> _Exercise_: The answer is the full set of records below, transcribed exactly.

> _Material for this task_:
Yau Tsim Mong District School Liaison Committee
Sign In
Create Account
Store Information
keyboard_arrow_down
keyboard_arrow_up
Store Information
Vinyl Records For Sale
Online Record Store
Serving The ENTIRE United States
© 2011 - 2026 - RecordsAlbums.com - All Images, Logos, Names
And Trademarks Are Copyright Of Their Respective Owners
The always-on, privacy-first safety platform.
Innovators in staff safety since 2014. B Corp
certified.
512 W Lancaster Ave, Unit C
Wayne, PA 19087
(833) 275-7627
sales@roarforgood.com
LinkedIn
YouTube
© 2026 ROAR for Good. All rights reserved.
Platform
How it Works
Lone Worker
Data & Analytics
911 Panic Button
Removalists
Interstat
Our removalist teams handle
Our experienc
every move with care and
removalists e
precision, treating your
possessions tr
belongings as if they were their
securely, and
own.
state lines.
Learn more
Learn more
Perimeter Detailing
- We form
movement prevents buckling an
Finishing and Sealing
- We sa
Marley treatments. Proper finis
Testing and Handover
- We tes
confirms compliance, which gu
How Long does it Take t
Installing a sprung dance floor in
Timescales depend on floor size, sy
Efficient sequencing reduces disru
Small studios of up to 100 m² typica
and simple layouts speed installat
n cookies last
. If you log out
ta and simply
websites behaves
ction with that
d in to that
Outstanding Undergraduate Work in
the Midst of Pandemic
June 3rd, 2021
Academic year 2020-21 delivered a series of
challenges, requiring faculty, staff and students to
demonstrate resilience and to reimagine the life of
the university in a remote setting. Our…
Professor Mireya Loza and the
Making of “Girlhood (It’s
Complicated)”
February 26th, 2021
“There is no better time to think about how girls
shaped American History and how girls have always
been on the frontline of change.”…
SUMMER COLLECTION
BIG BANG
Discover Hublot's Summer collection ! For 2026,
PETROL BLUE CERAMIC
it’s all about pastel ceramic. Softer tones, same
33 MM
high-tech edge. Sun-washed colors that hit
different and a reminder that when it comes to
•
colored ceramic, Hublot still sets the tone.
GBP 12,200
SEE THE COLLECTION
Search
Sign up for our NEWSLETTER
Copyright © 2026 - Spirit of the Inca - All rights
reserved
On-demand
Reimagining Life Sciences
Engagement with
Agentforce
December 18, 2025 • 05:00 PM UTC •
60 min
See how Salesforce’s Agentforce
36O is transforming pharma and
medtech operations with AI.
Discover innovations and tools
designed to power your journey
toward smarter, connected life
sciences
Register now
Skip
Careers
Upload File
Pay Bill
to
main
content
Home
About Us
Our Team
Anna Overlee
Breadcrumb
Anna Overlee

> _Worked solution_:
Yau Tsim Mong District School Liaison Committee
Sign In
Create Account
Store Information
keyboard_arrow_down
keyboard_arrow_up
Store Information
Vinyl Records For Sale
Online Record Store
Serving The ENTIRE United States
© 2011 - 2026 - RecordsAlbums.com - All Images, Logos, Names
And Trademarks Are Copyright Of Their Respective Owners
The always-on, privacy-first safety platform.
Innovators in staff safety since 2014. B Corp
certified.
512 W Lancaster Ave, Unit C
Wayne, PA 19087
(833) 275-7627
sales@roarforgood.com
LinkedIn
YouTube
© 2026 ROAR for Good. All rights reserved.
Platform
How it Works
Lone Worker
Data & Analytics
911 Panic Button
Removalists
Interstat
Our removalist teams handle
Our experienc
every move with care and
removalists e
precision, treating your
possessions tr
belongings as if they were their
securely, and
own.
state lines.
Learn more
Learn more
Perimeter Detailing
- We form
movement prevents buckling an
Finishing and Sealing
- We sa
Marley treatments. Proper finis
Testing and Handover
- We tes
confirms compliance, which gu
How Long does it Take t
Installing a sprung dance floor in
Timescales depend on floor size, sy
Efficient sequencing reduces disru
Small studios of up to 100 m² typica
and simple layouts speed installat
n cookies last
. If you log out
ta and simply
websites behaves
ction with that
d in to that
Outstanding Undergraduate Work in
the Midst of Pandemic
June 3rd, 2021
Academic year 2020-21 delivered a series of
challenges, requiring faculty, staff and students to
demonstrate resilience and to reimagine the life of
the university in a remote setting. Our…
Professor Mireya Loza and the
Making of “Girlhood (It’s
Complicated)”
February 26th, 2021
“There is no better time to think about how girls
shaped American History and how girls have always
been on the frontline of change.”…
SUMMER COLLECTION
BIG BANG
Discover Hublot's Summer collection ! For 2026,
PETROL BLUE CERAMIC
it’s all about pastel ceramic. Softer tones, same
33 MM
high-tech edge. Sun-washed colors that hit
different and a reminder that when it comes to
•
colored ceramic, Hublot still sets the tone.
GBP 12,200
SEE THE COLLECTION
Search
Sign up for our NEWSLETTER
Copyright © 2026 - Spirit of the Inca - All rights
reserved
On-demand
Reimagining Life Sciences
Engagement with
Agentforce
December 18, 2025 • 05:00 PM UTC •
60 min
See how Salesforce’s Agentforce
36O is transforming pharma and
medtech operations with AI.
Discover innovations and tools
designed to power your journey
toward smarter, connected life
sciences
Register now
Skip
Careers
Upload File
Pay Bill
to
main
content
Home
About Us
Our Team
Anna Overlee
Breadcrumb
Anna Overlee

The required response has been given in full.